Она подвела меня к стеклянным дверям в глубине холла. Я увидел стоянку, в конце которой стояло большое оштукатуренное здание в форме приплюснутого куба. За дверьми находился балкон, откуда по цементной лестнице можно было спуститься на стоянку. Мэри вышла на балкон и показала рукой на здание.
— Это галерея. Ее нетрудно найти, ведь так? Вы можете пройти отсюда. Здесь ближе.
Высокий молодой парень в облегающем фигуру черном комбинезоне протирал на стоянке красную машину с открывающимся верхом. Он сделал стойку и махнул ей рукой.
— Бонжур, Мари, — приветствовал он ее по-французски.
— Хелло, лжефранцузик. — В ее шутке чувствовалось некоторое презрение. — Ты не видел сегодня утром Хью?
— Нет. Блудный сын опять исчез?
— Я не сказала бы, что он исчез...
— Слушай, а где же тогда твоя машина? В гараже ее нет. — Его голос был излишне музыкальным.
— Кто этот парень? — тихо спросил я.
— Это Хилари Тодд. У него магазин художественных изделий на первом этаже. Но если нашей машины нет, значит, Хью не может быть в галерее.

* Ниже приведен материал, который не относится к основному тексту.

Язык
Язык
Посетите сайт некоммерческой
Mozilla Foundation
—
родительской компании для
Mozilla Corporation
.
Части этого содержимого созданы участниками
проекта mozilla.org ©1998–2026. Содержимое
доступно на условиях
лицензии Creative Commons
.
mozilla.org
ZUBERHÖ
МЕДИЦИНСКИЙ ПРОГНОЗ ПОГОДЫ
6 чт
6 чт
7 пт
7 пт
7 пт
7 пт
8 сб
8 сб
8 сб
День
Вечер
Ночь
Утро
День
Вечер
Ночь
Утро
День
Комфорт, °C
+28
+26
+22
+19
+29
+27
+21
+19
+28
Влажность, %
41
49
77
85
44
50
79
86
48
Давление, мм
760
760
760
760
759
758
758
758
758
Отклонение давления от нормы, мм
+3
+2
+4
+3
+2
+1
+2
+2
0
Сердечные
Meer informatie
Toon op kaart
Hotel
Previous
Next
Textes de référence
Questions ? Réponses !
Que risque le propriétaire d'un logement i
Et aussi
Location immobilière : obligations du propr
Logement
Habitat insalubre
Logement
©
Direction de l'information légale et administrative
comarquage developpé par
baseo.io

Мне придется взять такси, чтобы добраться до больницы.
— Я вас отвезу.
— И не думайте. Стоянка такси напротив. — Направляясь туда, она бросила мне через плечо: — Если найдете Хью, позвоните мне в больницу.

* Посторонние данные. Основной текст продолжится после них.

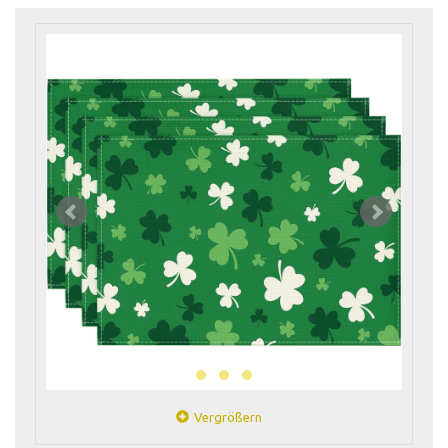
Vergrößern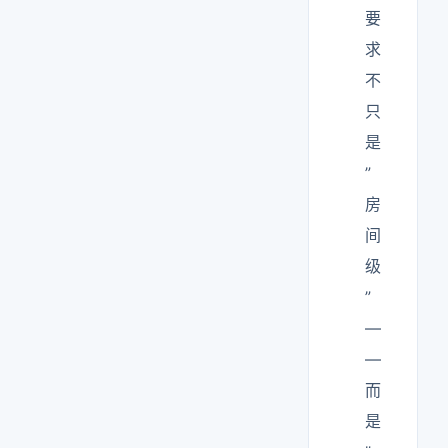
要
求
不
只
是
”
房
间
级
”
—
—
而
是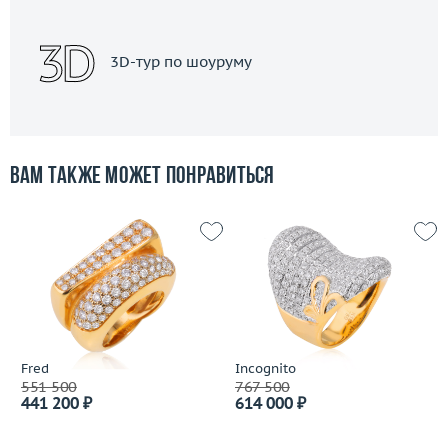
3D-тур по шоуруму
Вам также может понравиться
Fred
Incognito
551 500
767 500
441 200 ₽
614 000 ₽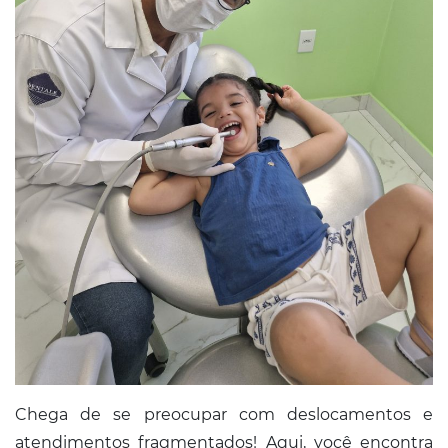
Chega de se preocupar com deslocamentos e
atendimentos fragmentados! Aqui, você encontra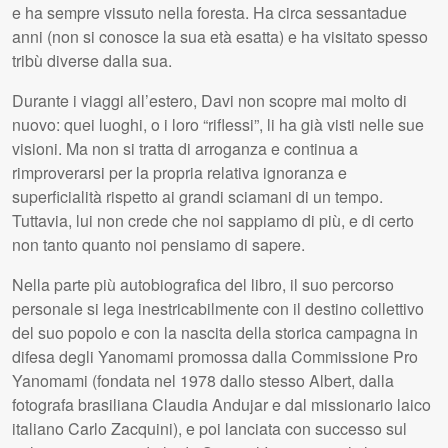
e ha sempre vissuto nella foresta. Ha circa sessantadue
anni (non si conosce la sua età esatta) e ha visitato spesso
tribù diverse dalla sua.
Durante i viaggi all’estero, Davi non scopre mai molto di
nuovo: quei luoghi, o i loro “riflessi”, li ha già visti nelle sue
visioni. Ma non si tratta di arroganza e continua a
rimproverarsi per la propria relativa ignoranza e
superficialità rispetto ai grandi sciamani di un tempo.
Tuttavia, lui non crede che noi sappiamo di più, e di certo
non tanto quanto noi pensiamo di sapere.
Nella parte più autobiografica del libro, il suo percorso
personale si lega inestricabilmente con il destino collettivo
del suo popolo e con la nascita della storica campagna in
difesa degli Yanomami promossa dalla Commissione Pro
Yanomami (fondata nel 1978 dallo stesso Albert, dalla
fotografa brasiliana Claudia Andujar e dal missionario laico
italiano Carlo Zacquini), e poi lanciata con successo sul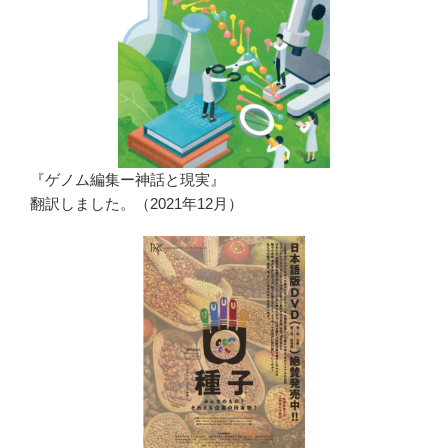
『ゲノム編集ー神話と現実』
翻訳しました。（2021年12月）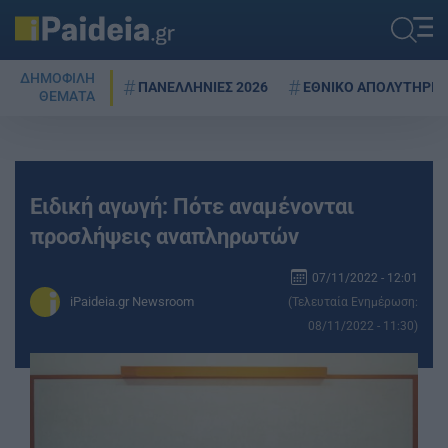
ΔΗΜΟΦΙΛΗ
ΠΑΝΕΛΛΗΝΙΕΣ 2026
ΕΘΝΙΚΟ ΑΠΟΛΥΤΗΡΙΟ
ΘΕΜΑΤΑ
Ειδική αγωγή: Πότε αναμένονται
προσλήψεις αναπληρωτών
07/11/2022 - 12:01
iPaideia.gr Newsroom
(Τελευταία Ενημέρωση:
08/11/2022 - 11:30)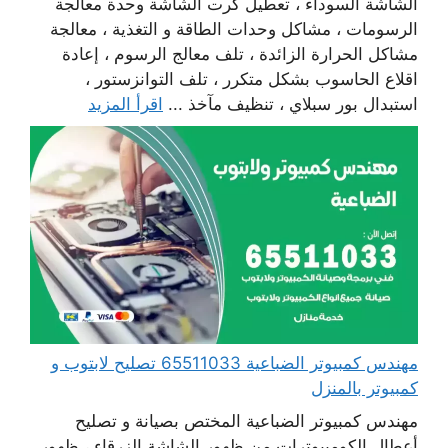
الشاشة السوداء ، تعطيل كرت الشاشة وحدة معالجة
الرسومات ، مشاكل وحدات الطاقة و التغذية ، معالجة
مشاكل الحرارة الزائدة ، تلف معالج الرسوم ، إعادة
اقلاع الحاسوب بشكل متكرر ، تلف التوانزستور ،
استبدال بور سبلاي ، تنظيف مآخذ ...
اقرأ المزيد
مهندس كمبيوتر الضباعية 65511033 تصليح لابتوب و
كمبيوتر بالمنزل
مهندس كمبيوتر الضباعية المختص بصيانة و تصليح
أعطال الكومبيوترات من ظهور الشاشة الزرقاء ، ظهور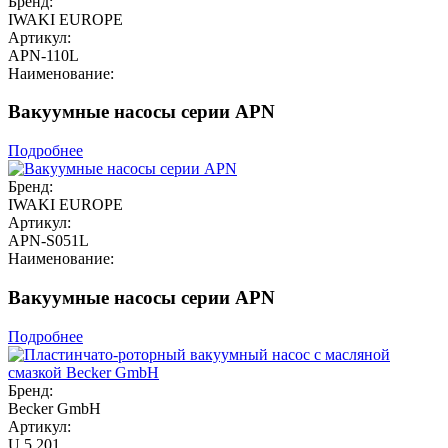
Бренд:
IWAKI EUROPE
Артикул:
APN-110L
Наименование:
Вакуумные насосы серии APN
Подробнее
Бренд:
IWAKI EUROPE
Артикул:
APN-S051L
Наименование:
Вакуумные насосы серии APN
Подробнее
Бренд:
Becker GmbH
Артикул:
U 5.201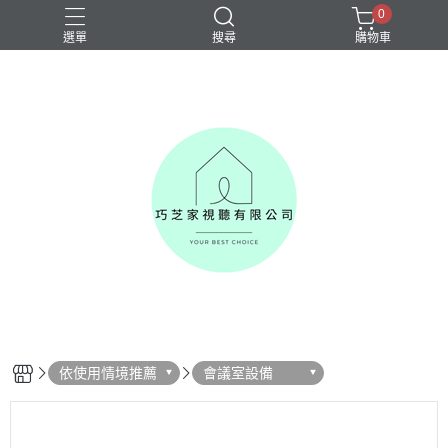
0
選單
搜尋
購物車
依使用情境推薦
會議室設備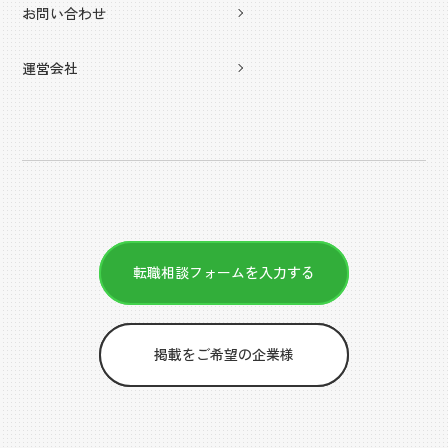
お問い合わせ
運営会社
転職相談フォームを入力する
掲載をご希望の企業様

Я спустился по лестнице на стоянку. Хилари Тодд все еще надраивал свою машину, хотя она блестела как зеркало. У него были широкие плечи и мускулистое тело. Некоторые мальчики из балета бывают сильными, а иногда и опасными. Хотя он вовсе не был мальчиком — в волосах, как серебряный доллар, сверкала небольшая лысина.
— Бонжур, — сказал я его спине по-французски.
— Да?
Мой французский, вероятно, резал его слух. Он повернулся ко мне и выпрямился. И я увидел, какой он высокий, достаточно высокий, чтобы я почувствовал себя довольно приземистым, хотя во мне было больше шести футов. Чтобы как-то компенсировать свою лысину, он отрастил баки. В комбинации с водянистыми глазами они делали его похожим на человека из страны, где говорят на одном из романских языков, и в то же время — на поросенка.

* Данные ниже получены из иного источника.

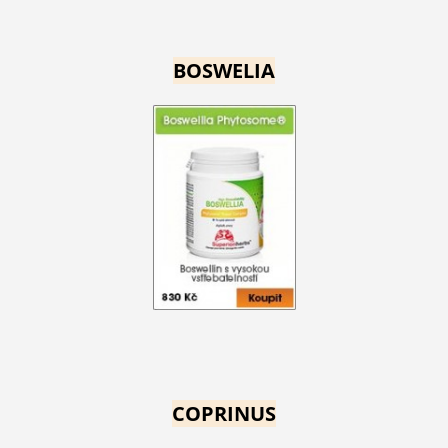
BOSWELIA
COPRINUS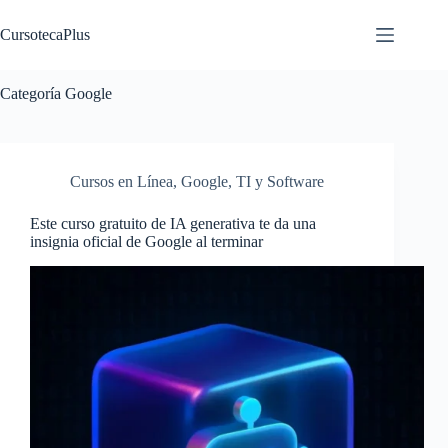
Saltar
al
CursotecaPlus
contenido
Categoría
Google
Cursos en Línea
,
Google
,
TI y Software
Este curso gratuito de IA generativa te da una
insignia oficial de Google al terminar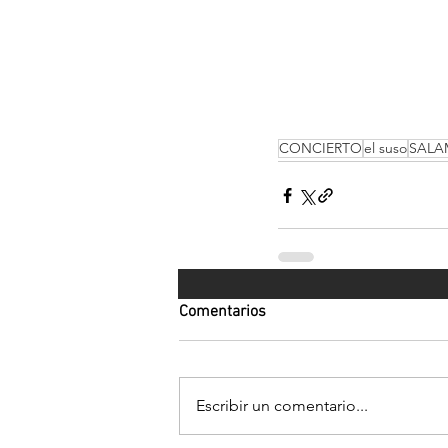
CONCIERTO
el suso
SAL
Comentarios
Escribir un comentario...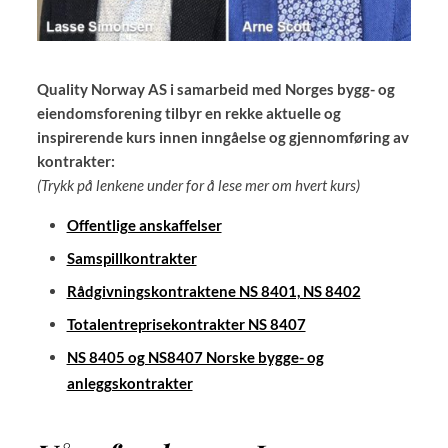
Quality Norway AS i samarbeid med Norges bygg- og
eiendomsforening tilbyr en rekke aktuelle og
inspirerende kurs innen inngåelse og gjennomføring av
kontrakter:
(Trykk på lenkene under for å lese mer om hvert kurs)
Offentlige anskaffelser
Samspillkontrakter
Rådgivningskontraktene NS 8401, NS 8402
Totalentreprisekontrakter NS 8407
NS 8405 og NS8407 Norske bygge- og
anleggskontrakter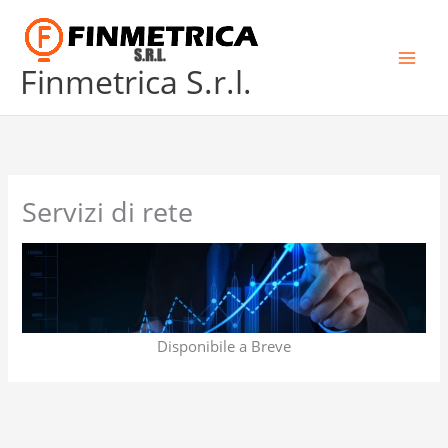
Skip
to
content
Finmetrica S.r.l.
Servizi di rete
Disponibile a Breve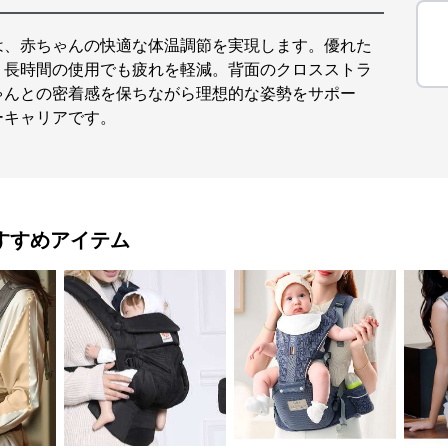
は、赤ちゃんの快適な体温調節を実現します。優れた
、長時間の使用でも疲れを軽減。背面のクロスストラ
ゃんとの密着感を保ちながら理想的な姿勢をサポー
ーキャリアです。
すすめアイテム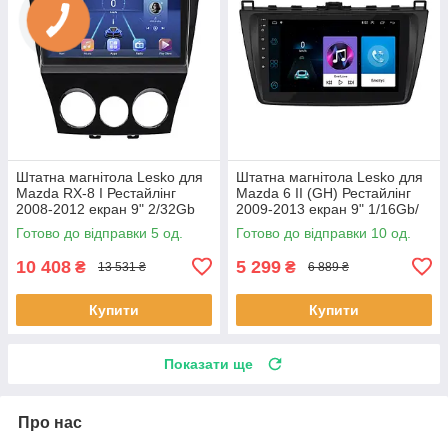
Штатна магнітола Lesko для
Штатна магнітола Lesko для
Mazda RX-8 I Рестайлінг
Mazda 6 II (GH) Рестайлінг
2008-2012 екран 9" 2/32Gb
2009-2013 екран 9" 1/16Gb/
4G Wi-Fi GPS Top 5 шт.
Wi-Fi Optima GPS Androi 10
Готово до відправки 5 од.
Готово до відправки 10 од.
шт.
10 408
5 299
₴
₴
13 531 ₴
6 889 ₴
Купити
Купити
Показати ще
Про нас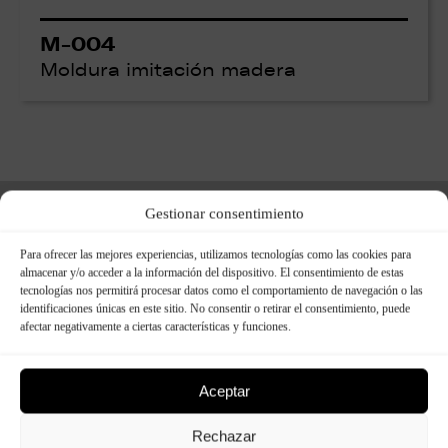
M-004
Moldura imitación madera
Gestionar consentimiento
Measures
Para ofrecer las mejores experiencias, utilizamos tecnologías como las cookies para
almacenar y/o acceder a la información del dispositivo. El consentimiento de estas
M-004: 100cm x 5cm x 4cm
tecnologías nos permitirá procesar datos como el comportamiento de navegación o las
identificaciones únicas en este sitio. No consentir o retirar el consentimiento, puede
afectar negativamente a ciertas características y funciones.
Aceptar
Rechazar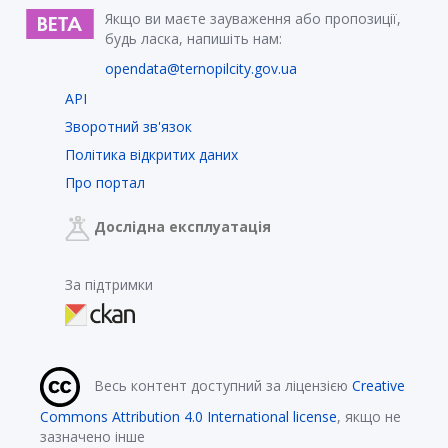
Якщо ви маєте зауваження або пропозиції,
будь ласка, напишіть нам:
opendata@ternopilcity.gov.ua
API
Зворотний зв'язок
Політика відкритих даних
Про портал
Дослідна експлуатація
За підтримки
Весь контент доступний за ліцензією
Creative
Commons Attribution 4.0 International license
, якщо не
зазначено інше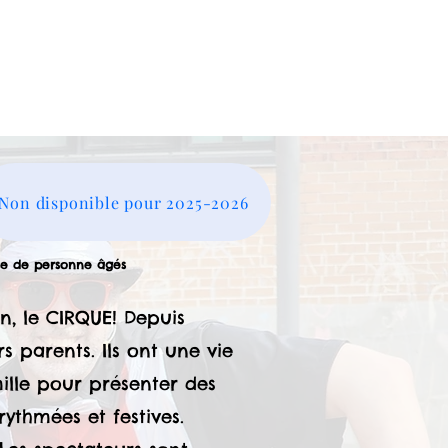
Non disponible pour 2025-2026
ence de personne âgés
n, le CIRQUE! Depuis
s parents. Ils ont une vie
ille pour présenter des
ythmées et festives.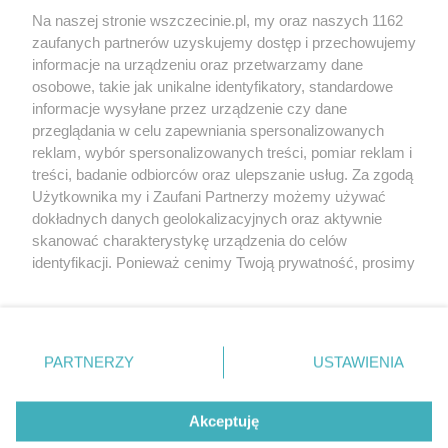
Wernisaże
Specjalny koncert z okazji
Na naszej stronie wszczecinie.pl, my oraz naszych 1162
20. urodzin portalu
zaufanych partnerów uzyskujemy dostęp i przechowujemy
Więcej
wSzczecinie.pl
informacje na urządzeniu oraz przetwarzamy dane
osobowe, takie jak unikalne identyfikatory, standardowe
Regulamin konkursów
informacje wysyłane przez urządzenie czy dane
śniadaniówka "Hej
przeglądania w celu zapewniania spersonalizowanych
Szczecin! Jest piątek!"
reklam, wybór spersonalizowanych treści, pomiar reklam i
treści, badanie odbiorców oraz ulepszanie usług. Za zgodą
Użytkownika my i Zaufani Partnerzy możemy używać
dokładnych danych geolokalizacyjnych oraz aktywnie
Partnerzy
skanować charakterystykę urządzenia do celów
Praca Szczecin
identyfikacji. Ponieważ cenimy Twoją prywatność, prosimy
o zgodę na korzystanie z tych technologii poprzez
the:protocol
kliknięcie „Akceptuję”. Zgoda jest dobrowolna i zawsze
POZASzczecin.pl
możesz ją zmienić/wycofać klikając przycisk ustawień
prywatności znajdujący się w lewym dolnym rogu strony
PARTNERZY
USTAWIENIA
. Niektóre rodzaje przetwarzania danych nie wymagają
zgody użytkownika, ale masz prawo sprzeciwić się
© 2026 wSzczecinie.pl
takiemu przetwarzaniu. Preferencje będą miały
Akceptuję
Created by GOD
zastosowania tylko na tej witrynie.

— Вы хорошо знаете Хью Вестерна?
— А вам какое до этого дело?
— Представьте, мне есть до этого дело.
— С какой это стати?
— Сынок, я задал тебе вопрос. Отвечай.
Он покраснел и опустил глаза, полагая, будто я могу читать его мысли. Он начал немного заикаться.
— Я... Я живу этажом ниже вот уже около двух лет. Продал несколько его картин. А почему вас это интересует?
— Я подумал, что вы можете знать, где он сейчас находится. Сестра его не знает.
— Как я могу знать, где он находится? Вы полицейский?
— Не совсем.
— Вы хотели сказать, что вовсе нет? — Уверенность вернулась к нему. — Тогда вы не имеете права так себя вести. Я ничего не знаю о Хью. И кроме того, очень занят.
Он отвернулся от меня и стал надраивать машину. Его великолепные, но никчемные мускулы перекатывались под обтягивавшим тело комбинезоном.
Я прошел по узкой тропинке в сторону улицы. Слева, в тени кипариса, заметил несколько столиков под зонтиками, напоминавшими гигантские грибы, растущие во дворе ресторана. Справа от меня тянулась стена галереи — ровная, белая, с одним зарешеченным окном на уровне моих глаз.
Фронтон галереи был выдержан в греческом стиле — с верандой и высокими колоннами. На верху лестницы с широкими цементными ступенями стояла девушка, опершись на одну из колонн.
Она повернулась ко мне, и солнце осветило ее непокрытую голову. Это была красивая, яркая девушка. Волосы — пшеничного цвета, глаза — светло-карие, кожа — смуглая. Строгой формы костюм плотно облегал фигуру.
— Доброе утро, — сказал я.
Она сделала вид, что не слышит, ногой нетерпеливо постукивая по ступеньке.